Forum Discussion

PrakashVelayuth's avatar
PrakashVelayuth
Icon for Nimbostratus rankNimbostratus
Jun 25, 2018

SSO across multiple domains and group membership check

Hello, We are trying to replace our TMG with F5/APM. We currently have sites of the following type:

 

sc1.domain1.com sc2.domain2.com sc3.example1.com

 

In addition, there are also multiple sites under sc1.domain1.com like https://sc1.domain1.com/sites/site1, https://sc1.domain1.com/sites/site2, ... etc

 

I want to be able to SSO across all of these domains. However, after authentication and session establishment, when a user tries to access any site, is there a way to enforce a site-specific access policy that would check just the group membership (because the authentication is already complete)?

 

Thanks, Prakash

 

3 Replies

  • Thanks Ngutierrez31. We have over 50 URLs in production and a similar number in dev, each of which will need specific LDAP group membership check to ALLOW access to. I am hoping to enable SSO across all of these and hoping that the membership check could be done during individual URL access and DENY (without NULLing the session out) if disallowed.

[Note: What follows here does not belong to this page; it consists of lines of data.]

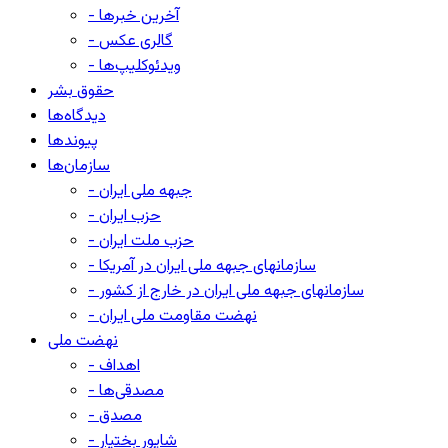
- آخرین خبرها
- گالری عکس
- ویدئوکلیپ‌ها
حقوق بشر
دیدگاه‌ها
پیوندها
سازمان‌ها
- جبهه ملی ایران
- حزب ایران
- حزب ملت ایران
- سازمانهای جبهه ملی ایران در آمریکا
- سازمانهای جبهه ملی ایران در خارج از کشور
- نهضت مقاومت ملی ایران
نهضت ملی
- اهداف
- مصدقی‌ها
- مصدق
- شاپور بختیار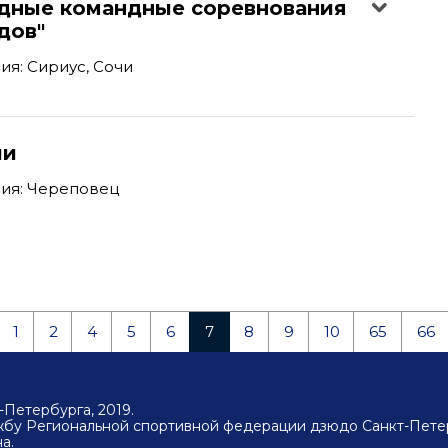
ные командные соревнования
дов"
я: Сириус, Сочи
ии
ия: Череповец
1
2
4
5
6
7
8
9
10
65
66
Петербурга, 2019.
ужбу Региональной спортивной федерации дзюдо Санкт-Пете
а.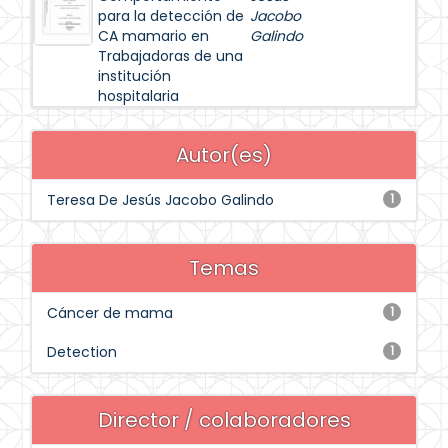
para la detección de
Jacobo
CA mamario en
Galindo
Trabajadoras de una
institución
hospitalaria
Autor(es)
Teresa De Jesús Jacobo Galindo
1
Temas
Cáncer de mama
1
Detection
1
Director / colaboradores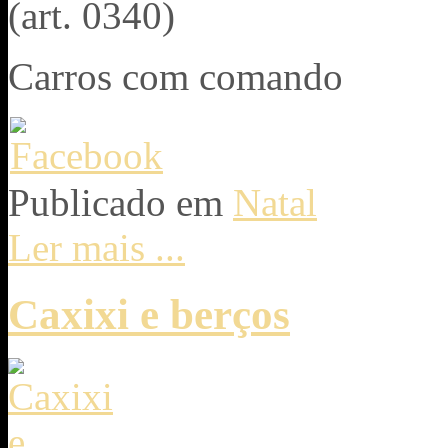
(art. 0340)
Carros com comando
Publicado em
Natal
Ler mais ...
Caxixi e berços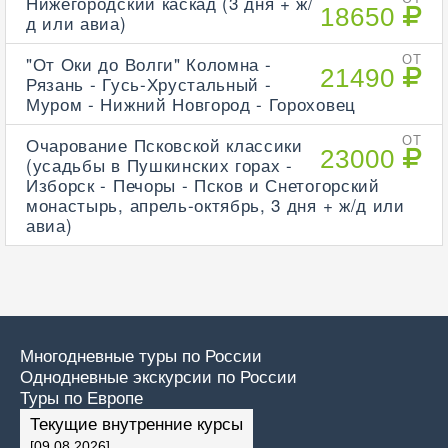
Нижегородский каскад (3 дня + ж/
18650
д или авиа)
"От Оки до Волги" Коломна -
ОТ
21490
Рязань - Гусь-Хрустальный -
Муром - Нижний Новгород - Гороховец
Очарование Псковской классики
ОТ
23000
(усадьбы в Пушкинских горах -
Изборск - Печоры - Псков и Снетогорский
монастырь, апрель-октябрь, 3 дня + ж/д или
авиа)
Многодневные туры по России
Однодневные экскурсии по России
Туры по Европе
Текущие внутренние курсы
[09.08.2026]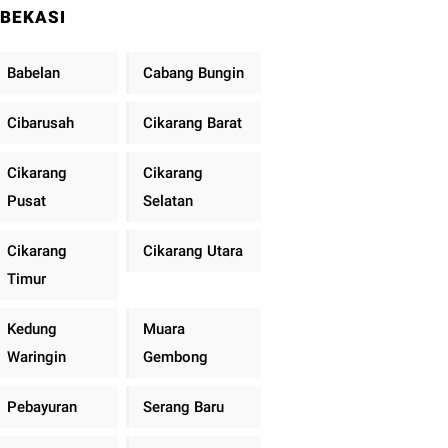
BEKASI
Babelan
Cabang Bungin
Cibarusah
Cikarang Barat
Cikarang
Cikarang
Pusat
Selatan
Cikarang
Cikarang Utara
Timur
Kedung
Muara
Waringin
Gembong
Pebayuran
Serang Baru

Wouldn't this cause a bloated VPE?

     

    If Webtops allow creation of ACEs and ACLs ahead of time (and as and when new ones need to be created via an API), I am guessing any user's full ALLOW list is created during the initial sign-on... Is that correct? If true, this might solve what I am trying to do.

     

    Regards - Prakash

     

  • I'm not sure what you mean by "NULLing the session out" but we can avoid a bloated VPE as much as possible with the use of wildcards in the AD/LDAP query agent.

     

    And yes, upon authentication and assignment of the webtop, only the assigned resources (based on on the memberof membership) will be available to the group and the ACL will be applied to those resources to further limit a perhaps broad resource assignment. I assume that this is what you mean by a users "allow list"?

     

  • You can limit the l4/l7 resources assigned to each group based off of the LDAP/AD memberof query result if that's what you mean by site-specific access.

     

    After your login page and your AD auth or LDAP auth agent, use an LDAP/AD query agent in the visual policy editor and make a unique branch ending for each different result of the configurable memberof query. See the below document for information about the LDAP/AD query agent.

     

    https://support.f5.com/kb/en-us/products/big-ip_apm/manuals/product/apm-authentication-single-sign-on-12-1-0/3.html

     

    You can then use the advanced resource assign agent to assign unique portal access or application access resources based off of the result of the query agent. If you'd prefer to assign a network access resource with broad access, you can solve the granularity issue with an APM l4/l7 ACL. APM ACL's should also always be used with portal access resources.

     

    Also take note of ensuring that no layered virtual server gets in the way of your ACL being assigned if dealing with network access resources. If so, be sure to attach the following irule to the layered virtual server in order to force the evaluation of the necessary ACL's: ACCESS::acl eval $acl_name_list.